I’ve thought of it often in the past few months as I keep seeing more and more experienced rural journalists being made redundant or retiring. They’re not always being replaced, and if they are, it’s always with a much younger ‘pup’ or reporter who costs less in wages.
‘There’s no replacement for experience, wisdom and street smarts’
There’s no replacement for the experience, wisdom and street smarts that a good journo develops after years of working in what is after all, the very small space that makes up rural journalism in Australia.
When I started at the Queensland Country Life as a cadet in the 1980s, there was Bernie Reppel, a short gnarly but knowledgeable man nicknamed ‘Barney Rubble’ who’d been at QCL for 20 years. He knew the complex ins and outs of the beef and cane industries and understood the quirky ways of North Queenslanders. His counterpart was the cool, calm and cynical Blair Chadwick, who’d seen it all in state politics but always reported with integrity and intelligence.
My editor was Kenrick Riley, who as the son of a wool classer had impeccable rural connections but was careful not to be beholden to the rural ideal; that is, if you report on rural issues, you must be on the side of the farmer.
That was also the attitude of ABC Rural when I moved to radio in the mid 1990s, when some of the legendary broadcasters like Adrian Scott, a 25-year veteran of ABC Radio’s Toowoomba office, were retiring to be replaced by young gun reporters such as the firm but fair Edwina Clowes and Canberra political reporter, Robin McConchie, who recently racked up 33 years in Rural.

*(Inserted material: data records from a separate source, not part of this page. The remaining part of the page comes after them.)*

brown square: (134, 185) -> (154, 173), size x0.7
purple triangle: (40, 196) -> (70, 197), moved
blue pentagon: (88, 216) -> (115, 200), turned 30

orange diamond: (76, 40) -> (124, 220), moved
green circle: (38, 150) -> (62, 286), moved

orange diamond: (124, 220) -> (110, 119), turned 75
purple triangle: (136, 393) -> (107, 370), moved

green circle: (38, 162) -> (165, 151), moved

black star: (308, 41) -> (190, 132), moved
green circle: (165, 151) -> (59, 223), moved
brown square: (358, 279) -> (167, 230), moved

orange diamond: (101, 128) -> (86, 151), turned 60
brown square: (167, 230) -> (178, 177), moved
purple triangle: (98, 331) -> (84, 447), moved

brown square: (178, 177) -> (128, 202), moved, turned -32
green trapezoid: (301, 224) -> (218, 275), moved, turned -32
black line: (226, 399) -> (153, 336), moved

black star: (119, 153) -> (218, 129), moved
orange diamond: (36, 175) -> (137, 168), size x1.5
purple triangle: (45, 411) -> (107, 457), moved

ABC’s Country Hour celebrates 70 years in October, but late last year ABC Rural’s only program that broadcast into the major cities of Sydney and Melbourne, Bush Telegraph, was axed. With it went half a dozen producers and presenters who were very experienced in assessing, researching and bringing rural stories to an urban audience.
While it’s fantastic to have a stream of young reporters with new ideas and fresh attitudes in rural broadcasting, I wonder how we ensure they’re around for long enough to develop an in-depth knowledge of agricultural issues. Without the knowledge and experience that comes from working in one place or on one round for a year or two at least, they can tend to skim the top of rural issues and fail to take the story one step further than the obvious.

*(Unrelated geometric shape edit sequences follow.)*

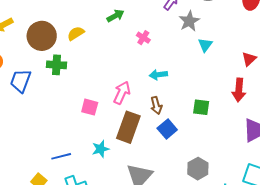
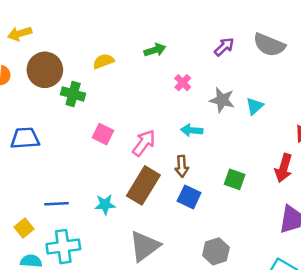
gray star: (189, 21) -> (222, 100), moved, turned 30
brown circle: (42, 36) -> (45, 70), moved
blue trapezoid: (21, 81) -> (25, 138), moved, turned 55
pink square: (90, 107) -> (103, 134), moved
blue square: (167, 129) -> (189, 197), turned -36

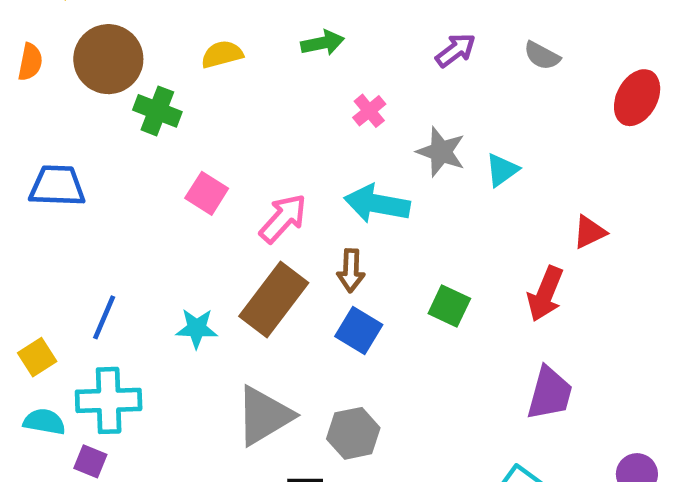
gray semicircle: (269, 45) -> (542, 56), size x0.6
cyan arrow: (192, 130) -> (377, 204), size x1.5
blue line: (56, 204) -> (104, 317), turned -70
gray hexagon: (216, 251) -> (353, 433), moved

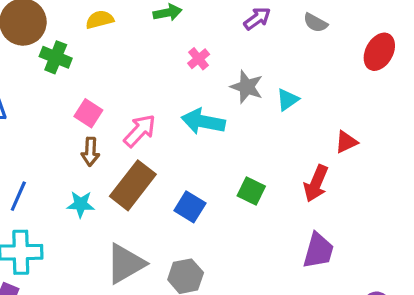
brown arrow: (351, 271) -> (90, 152), moved

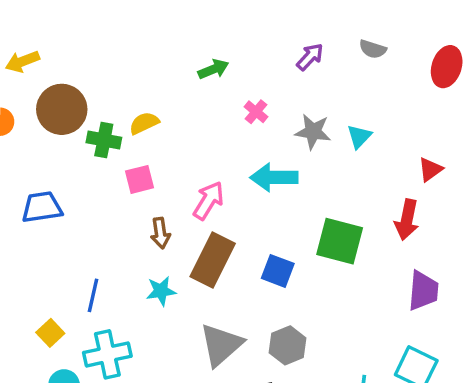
yellow semicircle: (100, 20) -> (144, 123), moved
pink square: (88, 113) -> (140, 179), moved, turned -36
green square: (251, 191) -> (340, 241), size x1.6

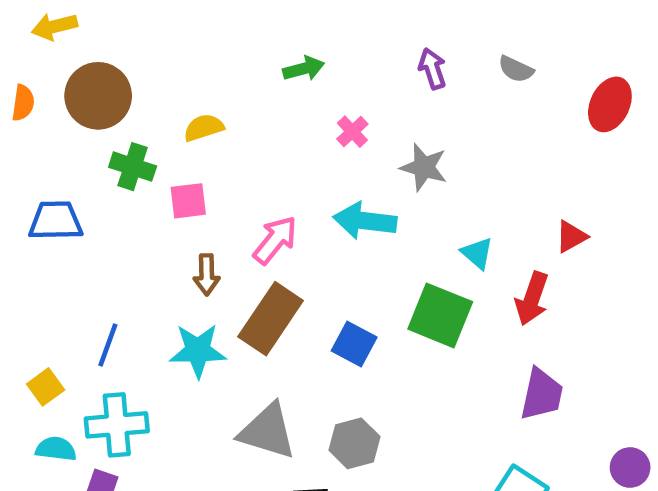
purple arrow: (310, 57) -> (432, 69), turned -68
cyan triangle: (359, 137) -> (477, 253), moved, turned -40
green cross: (104, 140) -> (133, 167), moved
cyan star: (161, 291) -> (198, 351), size x1.4
gray triangle: (221, 345) -> (267, 431), turned 51

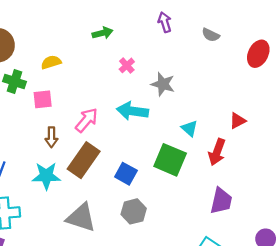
purple arrow: (432, 69) -> (165, 22), moved
gray hexagon: (354, 443) -> (134, 211), moved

This is vital for the quality of news and analysis provided to people in rural and regional parts, but it’s also critical to the industry’s position in urban Australia.
I’d love to see a commitment from the major online dailies – and weekend papers such as The Saturday Paper – to having more journalists dedicated to a rural/regional round. And from ABC News, a commitment to running 10% of the news stories generated from rural and regional areas.
Cynics might say this is agrarian socialism in the newsroom and that there is not enough interest to justify such an investment, but the role of media is to act as more than just ‘click-bait’. When urban listeners can follow the development of an issue through the news, they begin to expand their social awareness further than the city’s boundaries.
Dedicated rural reporters are incredibly valuable conduits for transmitting information between city and country and vice versa. They can make us laugh or cry, or more importantly, empathise with people we might only see at the Royal show once a year.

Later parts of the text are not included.